Hi,
I was wondering if it would be possible to have ITensors.Ops
support a single index? I envision writing a Hubbard term as follows:
using ITensors, ITensors.Ops
s = ITensors.siteind("Electron")
ITensor((Op("Nup")-Op("I")/2)*(Op("Ndn")-Op("I")/2), s)
At the moment, the closest I got is
ITensor((Op("Nup",1) + -0.5*Op("I",1))*(Op("Ndn",1) + -0.5*Op("I",1)), [s])
which is OK, but would be nice if one can avoid indexing when using a single site.
More generally, isITensors.Ops
something that I should rely on in the long run? I believe I saw a previous question about documentation, and I was generally wondering about examples, but so far, I have had to go to the code.
Thanks!
It’s not really meant for public consumption right now, however the basic functionality including operations in the example you wrote (i.e. basic linear algebra and conversions) should remain stable.
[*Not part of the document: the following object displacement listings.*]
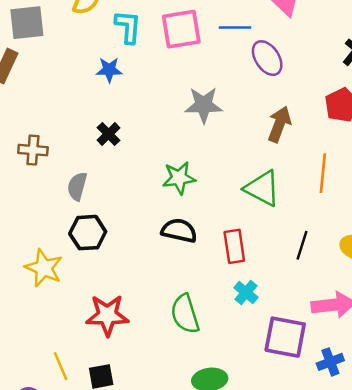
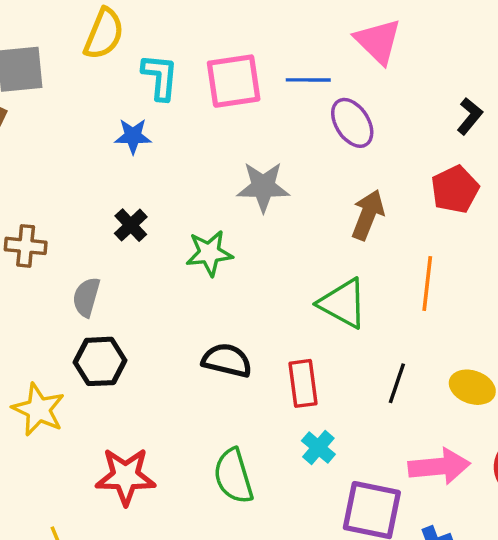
green star: (179, 178) -> (209, 253), moved

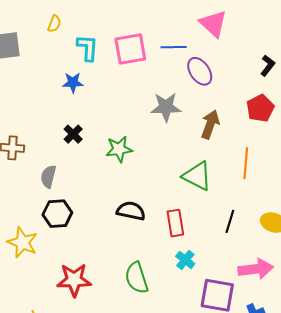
yellow semicircle: (104, 34) -> (54, 24), size x0.6
gray star: (263, 187) -> (166, 107), moved

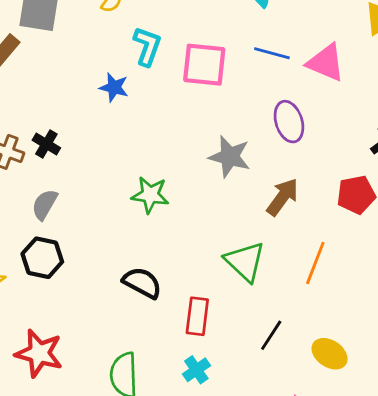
pink triangle: (213, 24) -> (326, 63), turned -36
blue line: (174, 47) -> (272, 53), moved
black cross: (73, 134) -> (46, 144), moved, turned -30

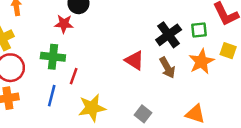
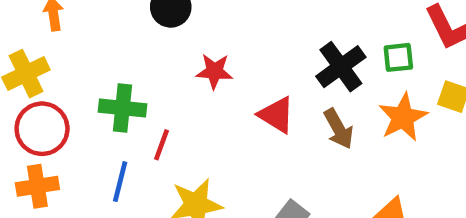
red star: (64, 24) -> (214, 71), moved

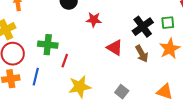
red star: (214, 71) -> (94, 20), moved
blue line: (120, 182) -> (36, 77), moved

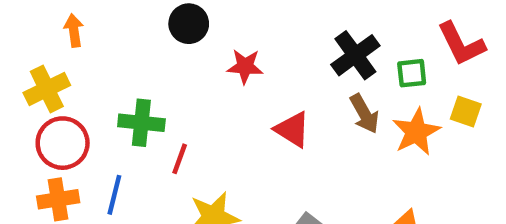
black cross: (143, 27) -> (355, 55), moved
brown arrow: (142, 54) -> (364, 114), moved

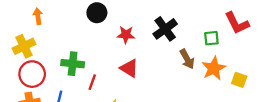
black cross: (355, 55) -> (165, 29), moved
yellow square: (466, 112) -> (239, 80), moved
red triangle: (292, 130) -> (129, 68), moved

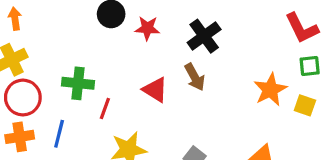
orange arrow: (38, 16) -> (15, 19), moved
red star: (126, 35) -> (147, 28), moved
green square: (211, 38) -> (310, 66), moved
brown arrow: (187, 59) -> (195, 77), moved

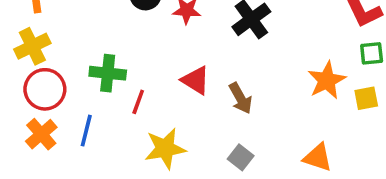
brown arrow: (195, 77) -> (241, 98), moved
yellow square: (305, 105) -> (366, 98), turned -30
orange cross: (20, 137) -> (41, 134), turned -32

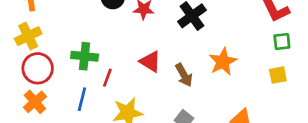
orange star: (327, 80) -> (223, 62), moved
blue line: (86, 131) -> (82, 99), moved

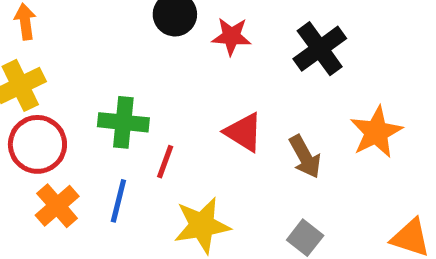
orange cross: (35, 102) -> (57, 206), moved

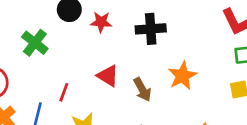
black cross: (320, 49) -> (151, 29), turned 32
green cross: (123, 122) -> (35, 43), moved, turned 32

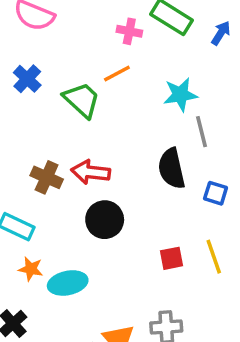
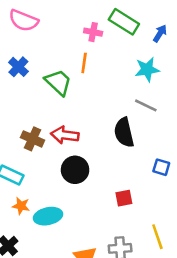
orange line: (117, 74) -> (84, 63), turned -54
cyan star: (180, 95) -> (147, 69), moved
gray line: (201, 132) -> (146, 105), turned -50
blue square: (216, 193) -> (161, 167), moved
yellow line: (214, 257) -> (157, 237), moved

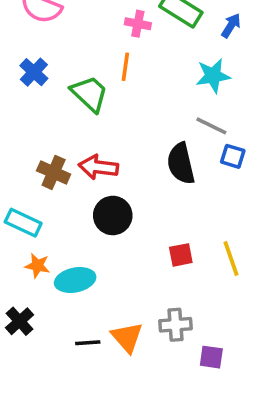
blue square: (161, 167) -> (233, 156), moved
yellow line: (157, 237) -> (231, 258), moved

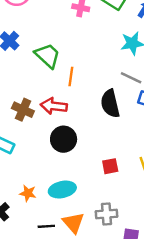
orange line: (125, 67) -> (71, 77), moved
orange star: (37, 266) -> (28, 193), moved
cyan ellipse: (75, 280) -> (62, 190), moved

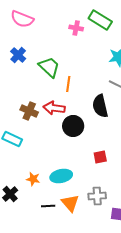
black circle: (64, 139) -> (73, 126), moved

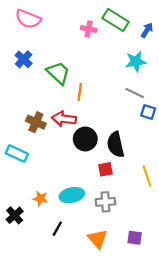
black semicircle: (100, 106) -> (116, 145), moved
red square: (100, 157) -> (105, 169), moved
gray cross: (97, 196) -> (105, 202), moved
orange triangle: (70, 203) -> (98, 239), moved
black line: (48, 206) -> (57, 229), turned -56

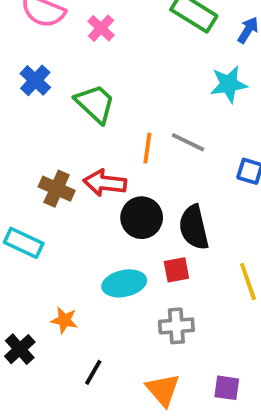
pink cross: (89, 29) -> (101, 28), moved, turned 32
orange line: (80, 92) -> (147, 148), moved
gray line: (135, 93) -> (188, 142), moved
cyan ellipse: (72, 195) -> (124, 283), moved

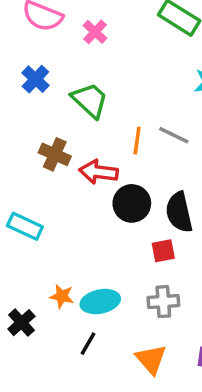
brown cross: (57, 189) -> (55, 154), moved
cyan ellipse: (124, 283) -> (100, 302), moved

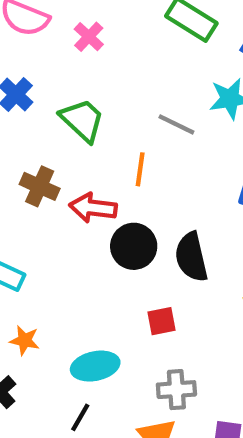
gray line: (174, 135) -> (176, 124), moved
red square: (163, 251) -> (161, 321), moved
orange star: (62, 296) -> (25, 340), moved
gray cross: (163, 302) -> (176, 390), moved

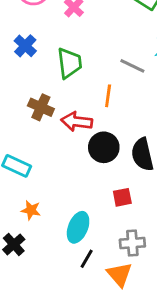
green trapezoid: (82, 120) -> (69, 63), turned 40
cyan ellipse: (95, 366) -> (78, 227), turned -56
black line: (80, 417) -> (87, 259), moved

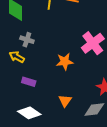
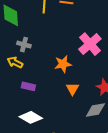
orange triangle: (65, 101) -> (72, 89), moved

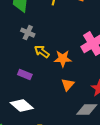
yellow arrow: (15, 62) -> (42, 52), moved

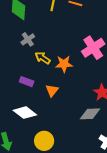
gray cross: (28, 33) -> (28, 39), turned 32
orange triangle: (68, 85) -> (52, 90), moved

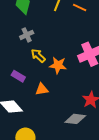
orange triangle: (52, 90) -> (42, 89), turned 32

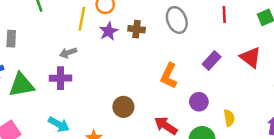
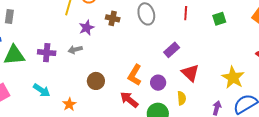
purple star: (109, 31) -> (87, 28), moved
gray arrow: (68, 53) -> (75, 50), moved
red triangle: (251, 57) -> (190, 73), moved
orange L-shape: (169, 76) -> (135, 75), moved

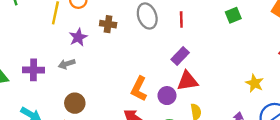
red line: (186, 13) -> (181, 19), moved
red triangle: (190, 73) -> (187, 81), moved, turned -48
yellow star: (233, 78) -> (255, 83), size x0.7
brown circle: (96, 81) -> (75, 103), moved

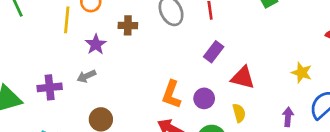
red triangle: (187, 81) -> (243, 78), moved, turned 30

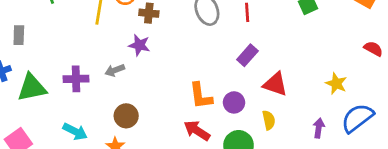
brown cross: (128, 25) -> (149, 13), moved
purple star: (96, 44) -> (139, 45), moved, turned -30
orange L-shape: (171, 94) -> (201, 96), turned -32

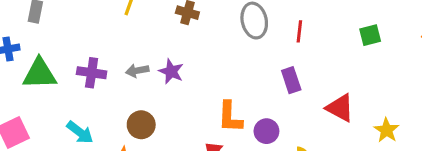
purple star: (139, 45) -> (171, 71), moved
purple rectangle: (247, 55) -> (291, 80), turned -70
red triangle: (275, 84) -> (340, 108), moved

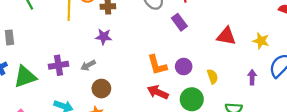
gray arrow: (137, 71) -> (88, 65), moved
purple star: (171, 71) -> (104, 37), moved
purple rectangle: (291, 80) -> (179, 22), moved

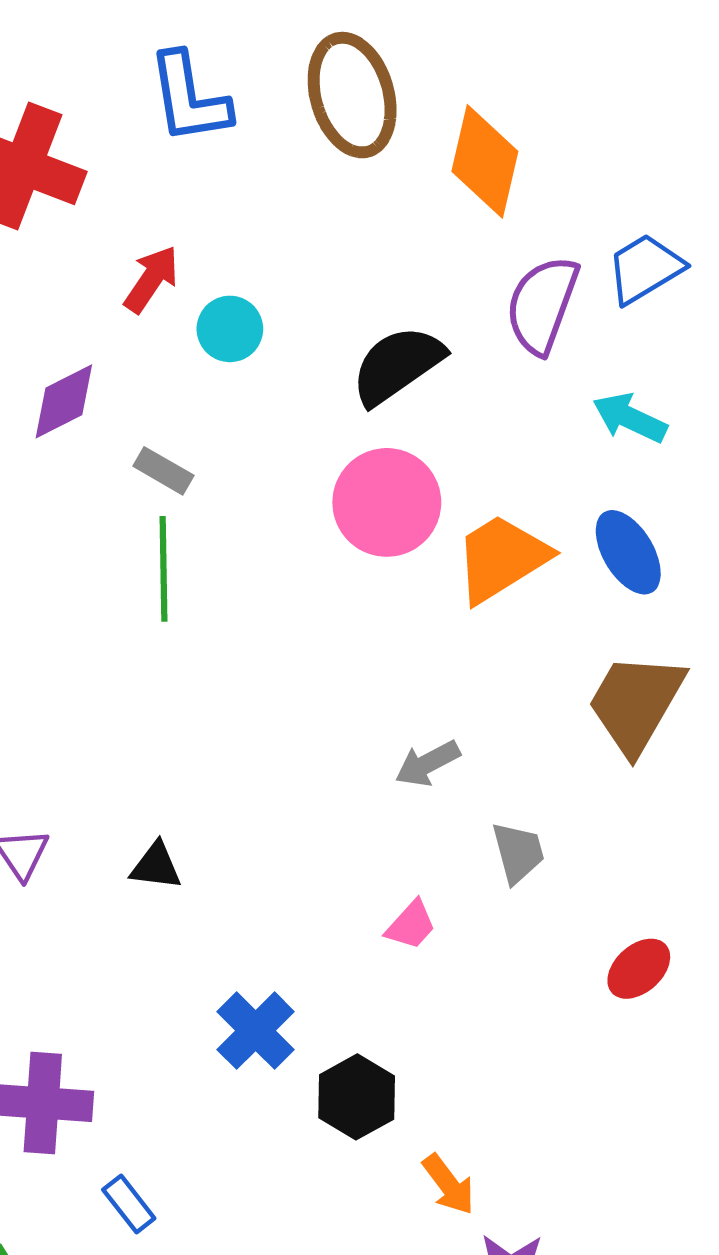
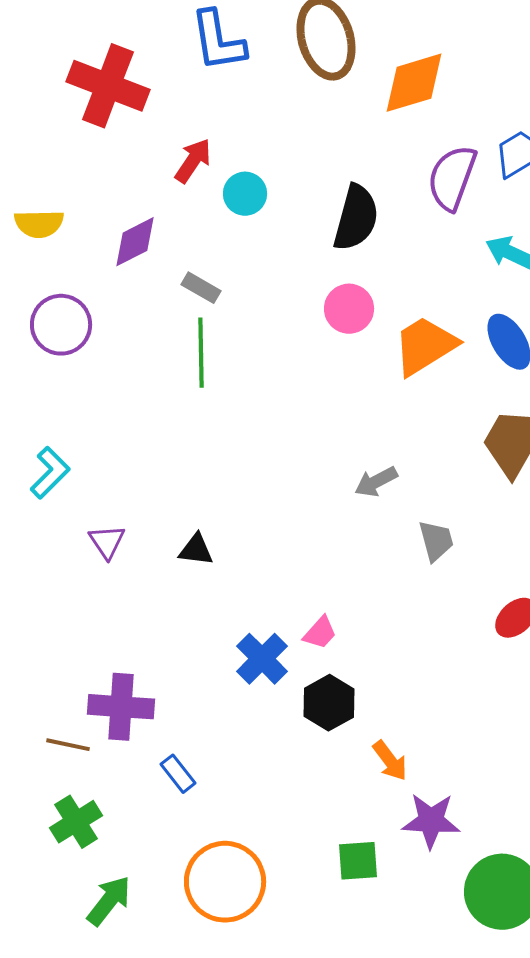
orange diamond: (485, 161) -> (414, 83), turned 60
black semicircle: (397, 365) -> (356, 218), turned 140
pink circle: (387, 502) -> (349, 309), size x0.7
pink trapezoid: (411, 925) -> (320, 633), moved

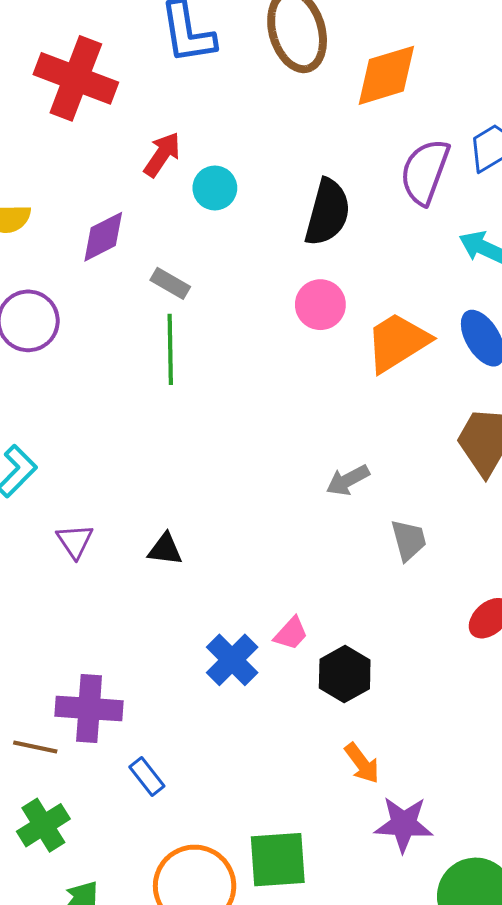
black hexagon: (329, 703) -> (345, 674), moved
green square: (358, 861) -> (278, 860), moved, size x1.4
The issue is that right now that module is somewhere between a full-fledged symbolic operator algebra library and a private tool to serve the MPO conversion code, and I didn’t have time to really turn it into a library that I felt comfortable making public.
Part of the reason why it isn’t public is that I wasn’t very happy about the way we represent the operator type and expressions, and since writing it we have learned more about writing symbolic algebra systems. We’re working on a rewrite that will be a standalone library that will have a better design based on sum types/algebraic data types but I don’t know when it will be ready. In our current plan we’ll have a representation of operators that don’t have sites attached but that will likely be a different type, I think we might call it a LocalOp
(along with a type like Op
that has sites attached). The better design we have planned will make it easier to support more ambitious features like automatic differentiation, arbitrary nested expressions, symbolic support for fermions and non-abelian operators, multi-site operators, operator rewrite rules and expression simplifications, symbolic compression of operator sums into symbolic MPOs/TTNOs, etc.
OK, thanks, that was my impression, and the plans sound promising.
So for now, I will use it at my own risk and adapt as things change.